Extracted data entries
- Opening Delimiter -
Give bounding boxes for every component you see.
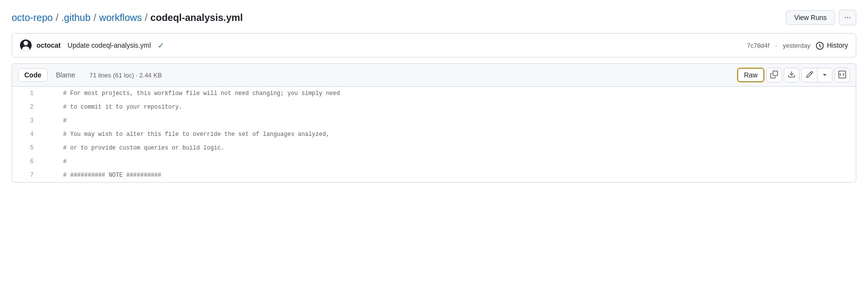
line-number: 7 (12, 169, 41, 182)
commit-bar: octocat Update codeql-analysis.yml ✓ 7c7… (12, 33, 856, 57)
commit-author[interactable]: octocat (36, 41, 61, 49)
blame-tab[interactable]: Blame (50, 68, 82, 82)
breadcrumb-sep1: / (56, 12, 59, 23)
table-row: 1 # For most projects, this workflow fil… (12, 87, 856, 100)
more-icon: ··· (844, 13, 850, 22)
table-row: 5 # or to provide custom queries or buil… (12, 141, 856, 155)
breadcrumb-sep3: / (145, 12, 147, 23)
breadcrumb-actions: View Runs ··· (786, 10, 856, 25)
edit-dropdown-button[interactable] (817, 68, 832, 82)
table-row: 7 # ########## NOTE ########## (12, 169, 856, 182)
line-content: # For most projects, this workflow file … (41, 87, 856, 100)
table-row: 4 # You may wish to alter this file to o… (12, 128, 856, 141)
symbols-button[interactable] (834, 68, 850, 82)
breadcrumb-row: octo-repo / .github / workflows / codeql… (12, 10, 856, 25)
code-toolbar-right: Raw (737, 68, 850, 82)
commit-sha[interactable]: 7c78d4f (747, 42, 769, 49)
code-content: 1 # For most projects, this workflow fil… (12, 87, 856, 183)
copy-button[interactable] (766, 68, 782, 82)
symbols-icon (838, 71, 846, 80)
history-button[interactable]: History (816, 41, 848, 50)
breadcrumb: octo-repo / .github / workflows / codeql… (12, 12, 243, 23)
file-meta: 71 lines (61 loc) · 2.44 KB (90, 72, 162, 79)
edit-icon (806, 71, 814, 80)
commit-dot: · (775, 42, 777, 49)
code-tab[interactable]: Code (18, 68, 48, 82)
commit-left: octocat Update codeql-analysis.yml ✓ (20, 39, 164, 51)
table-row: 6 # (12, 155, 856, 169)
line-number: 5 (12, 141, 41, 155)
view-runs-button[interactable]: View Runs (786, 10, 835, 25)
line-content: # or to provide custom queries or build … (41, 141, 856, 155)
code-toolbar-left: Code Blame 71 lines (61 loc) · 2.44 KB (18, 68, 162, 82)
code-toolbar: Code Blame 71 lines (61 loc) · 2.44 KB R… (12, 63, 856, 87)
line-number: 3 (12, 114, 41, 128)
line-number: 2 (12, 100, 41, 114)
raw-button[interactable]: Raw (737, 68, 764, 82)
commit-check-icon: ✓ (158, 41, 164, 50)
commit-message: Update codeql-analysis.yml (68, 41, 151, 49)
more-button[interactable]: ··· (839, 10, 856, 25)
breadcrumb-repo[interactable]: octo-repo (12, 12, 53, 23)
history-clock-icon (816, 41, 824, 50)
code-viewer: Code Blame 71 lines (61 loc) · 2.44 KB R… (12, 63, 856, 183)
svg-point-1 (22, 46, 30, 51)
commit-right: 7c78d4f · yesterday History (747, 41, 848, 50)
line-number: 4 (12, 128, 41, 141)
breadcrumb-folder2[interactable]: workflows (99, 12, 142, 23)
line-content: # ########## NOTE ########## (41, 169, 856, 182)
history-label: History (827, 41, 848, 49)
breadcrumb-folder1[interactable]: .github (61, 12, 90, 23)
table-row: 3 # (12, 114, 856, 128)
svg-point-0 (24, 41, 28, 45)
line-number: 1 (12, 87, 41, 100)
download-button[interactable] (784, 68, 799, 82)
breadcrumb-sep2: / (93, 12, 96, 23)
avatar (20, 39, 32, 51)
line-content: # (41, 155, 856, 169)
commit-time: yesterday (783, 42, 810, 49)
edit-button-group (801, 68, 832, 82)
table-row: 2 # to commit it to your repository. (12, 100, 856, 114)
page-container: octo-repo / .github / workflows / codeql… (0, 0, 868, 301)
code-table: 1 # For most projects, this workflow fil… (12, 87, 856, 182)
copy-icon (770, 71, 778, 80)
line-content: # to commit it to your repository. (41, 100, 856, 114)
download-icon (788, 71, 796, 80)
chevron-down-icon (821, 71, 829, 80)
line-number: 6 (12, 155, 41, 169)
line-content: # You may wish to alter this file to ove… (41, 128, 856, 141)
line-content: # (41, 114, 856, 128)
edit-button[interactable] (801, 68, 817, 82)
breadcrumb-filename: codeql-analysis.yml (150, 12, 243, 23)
- Closing Delimiter -
DIRECTIONS FOR THIS TASK:
All lines in the records above that contain "alter" are to be reported.

EXPECTED ANSWER:
table-row: 4 # You may wish to alter this file to o… (12, 128, 856, 141)
line-content: # You may wish to alter this file to ove… (41, 128, 856, 141)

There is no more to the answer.